08 January 2010
Trends: Manic Pixie Dream Girls, 2004 - Present
Today I'd like to talk about something that is very important to every man and woman in the world. I speak of course, of the Manic Pixie Dream Girl, or MPDG. According to this accurate article, the term is derived from critic Nathan Rabin's review of Kristen Dunst in Elizabethtown (2005). He describes it as "That bubbly, shallow cinematic creature that exists solely in the fevered imaginations of sensitive writer-directors to teach broodingly soulful young men to embrace life and its infinite mysteries and adventures." In response to today's premiere of Youth in Revolt (2010), which I have not seen but looks slightly interesting and I presume to contain a version of the MPDG, let us now descend into a look at every stiff man's fantasy (hey oh), the Manic Pixie Dream Girl.
This stock character dates back very very far in cinematic history. Some version is present both in Breakfast at Tiffany's (1961) and Annie Hall (1977). In both films the girl is a wild and free spirit who unchains the stuffy male character. Since both are also very good films as well, the MPDG was set as a great way to make some fun character arcs to guarded, brooding angry males, thus providing hilarious romantic comedy situations for years and years to come. Oh crackerjack.
The easiest way to understand this trope is to look at Natalie Portman in Garden State (2004). I should really be able to stop this post here now. It's a fantasy for that emotionally and socially maladjusted male to find the cute, quirky funny girl that will liberate all of their inhibitions and then scream shit on car hoods in the rain or something. Again, there is the aforementioned Elizabethtown, as well as Along Came Polly (2004) is an absolutely fabulous example of a free-spirited woman loosening up the business-minded man. Almost Famous (2000) with Kate Hudson's portal to the world of rock 'n' roll against the safe suburban domicile is another great example. Not to mention Mila "Jackie" Kunis in Forgetting Sarah Marshall (2008). This list is actually endless.
I really loved I Love You, Man (2009) for spinning the MPDG on its head, using Jason Segel as the MPDG to the socially-awkward-with-men Paul Rudd. If that film was done the same way with a girl in that Jason Segel role, it would have been the most typical romantic comedy ever. The Bromance, as it were, puts it on a different playing field and loosens the trope to something like "people teaching other people how to be more spiritually unhinged" instead of "girl teaches boy," which is pretty cool. This was also a film by John Hamburg, the same director as Along Came Polly. Fun stuff.

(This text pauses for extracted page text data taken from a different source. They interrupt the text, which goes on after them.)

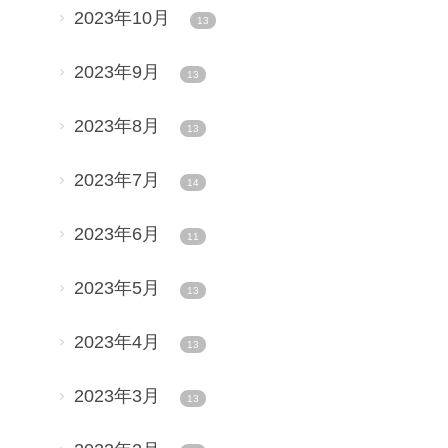
2023年10月
13
2023年9月
13
2023年8月
13
2023年7月
14
2023年6月
11
2023年5月
13
2023年4月
13
2023年3月
13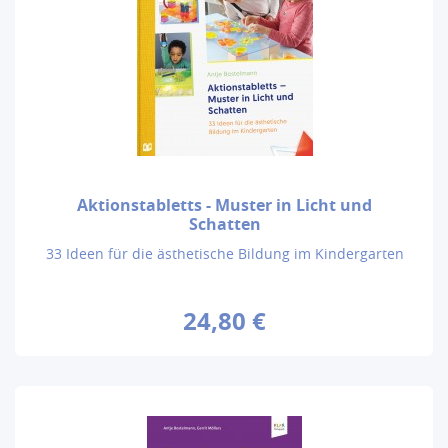
Aktionstabletts - Muster in Licht und
Schatten
33 Ideen für die ästhetische Bildung im Kindergarten
24,80 €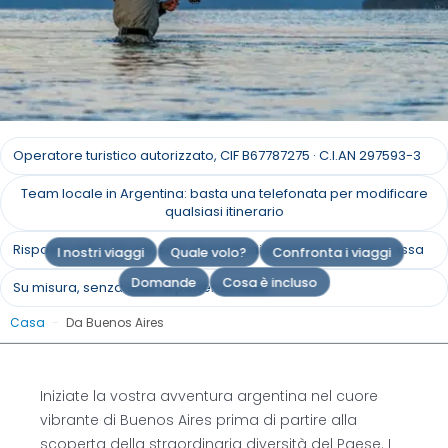
Viaggi in Argentina da
Operatore turistico autorizzato, CIF B67787275 · C.I.AN 297593-3
Buenos Aires
Team locale in Argentina: basta una telefonata per modificare
qualsiasi itinerario
Porta delle meraviglie: Partite per i diversi tour
Risposta entro 24 ore, solo da parte di persone in carne e ossa
I nostri viaggi
Quale volo?
Confronta i viaggi
dell'Argentina partendo dalla capitale.
Domande
Cosa è incluso
Su misura, senza date di partenza fisse
Richiedi un preventivo
Casa
-
Da Buenos Aires
Iniziate la vostra avventura argentina nel cuore
vibrante di Buenos Aires prima di partire alla
scoperta della straordinaria diversità del Paese. I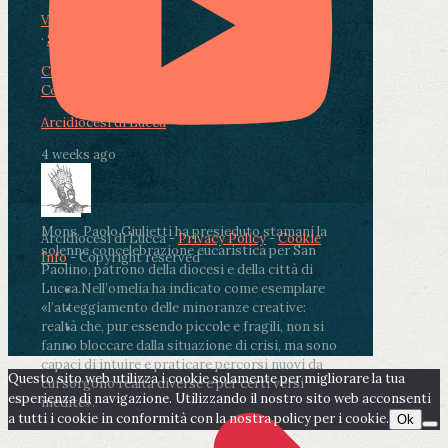
View on Facebook
·
Share
Condividi su Facebook
Condividi su Twitter
Condividi su LinkedIn
Condividi via email
Arcidiocesi di Lucca
4 weeks ago
Mons. Paolo Giulietti ha presieduto stamani la
Arcidiocesi di Lucca -
Privacy Policy
-
Cookie
solenne concelebrazione eucaristica per San
Info
- Copyright reserved
Paolino, patrono della diocesi e della città di
Lucca.
Nell’omelia ha indicato come esemplare
«l’atteggiamento delle minoranze creative:
realtà che, pur essendo piccole e fragili, non si
fanno bloccare dalla situazione di crisi, ma sono
capaci di intuire e praticare percorsi nuovi da
Questo sito web utilizza i cookie solamente per migliorare la tua
cui sorgono realtà diverse e per certi versi
esperienza di navigazione. Utilizzando il nostro sito web acconsenti
inedite».
a tutti i cookie in conformità con la nostra policy per i cookie.
Ok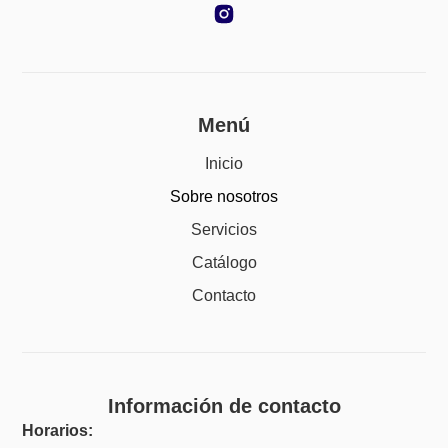
Menú
Inicio
Sobre nosotros
Servicios
Catálogo
Contacto
Información de contacto
Horarios: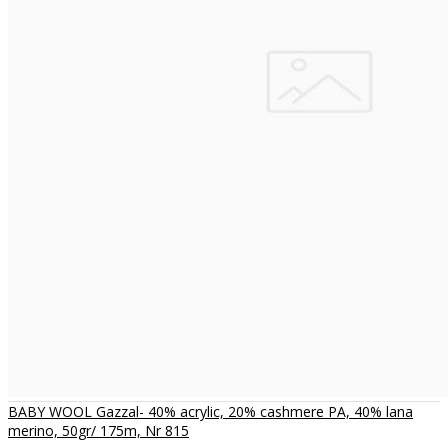
BABY WOOL Gazzal- 40% acrylic, 20% cashmere PA, 40% lana
merino, 50gr/ 175m, Nr 815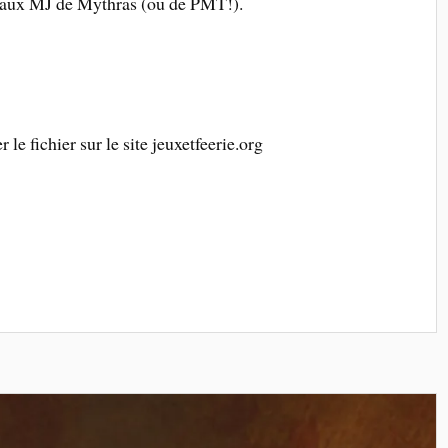
es aux MJ de Mythras (ou de PMT!).
le fichier sur le site jeuxetfeerie.org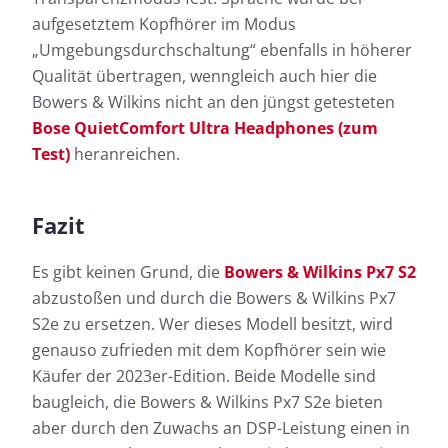
aufgesetztem Kopfhörer im Modus
„Umgebungsdurchschaltung“ ebenfalls in höherer
Qualität übertragen, wenngleich auch hier die
Bowers & Wilkins nicht an den jüngst getesteten
Bose QuietComfort Ultra Headphones (zum
Test)
heranreichen.
Fazit
Es gibt keinen Grund, die
Bowers & Wilkins Px7 S2
abzustoßen und durch die Bowers & Wilkins Px7
S2e zu ersetzen. Wer dieses Modell besitzt, wird
genauso zufrieden mit dem Kopfhörer sein wie
Käufer der 2023er-Edition. Beide Modelle sind
baugleich, die Bowers & Wilkins Px7 S2e bieten
aber durch den Zuwachs an DSP-Leistung einen in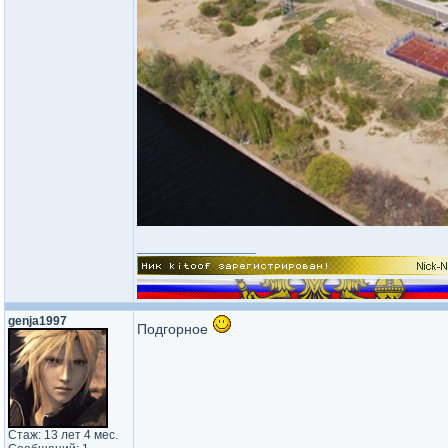
_________________
genja1997
Подгорное
Стаж: 13 лет 4 мес.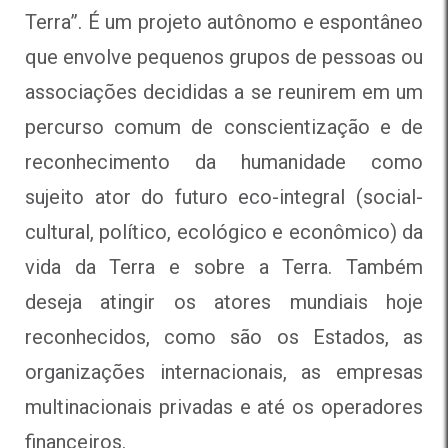
Terra”. É um projeto autônomo e espontâneo
que envolve pequenos grupos de pessoas ou
associações decididas a se reunirem em um
percurso comum de conscientização e de
reconhecimento da humanidade como
sujeito ator do futuro eco-integral (social-
cultural, político, ecológico e econômico) da
vida da Terra e sobre a Terra. Também
deseja atingir os atores mundiais hoje
reconhecidos, como são os Estados, as
organizações internacionais, as empresas
multinacionais privadas e até os operadores
financeiros.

Youth in Revolt seems interesting because the just of it that I'm getting is that the chick in it is at least more sexually experienced than Michael Cera (or at least appears that way to him), which forces a shift in his awkward personality. This shift however, is quite literal, causing him to make an entirely new persona. Whether or not the girl fulfills all the characteristics of the Manic Pixie Dream Girl is yet to be seen (ie, she should be very peppy, approachable, talkative and listen to a constant stream of indie music). We'll just have to see.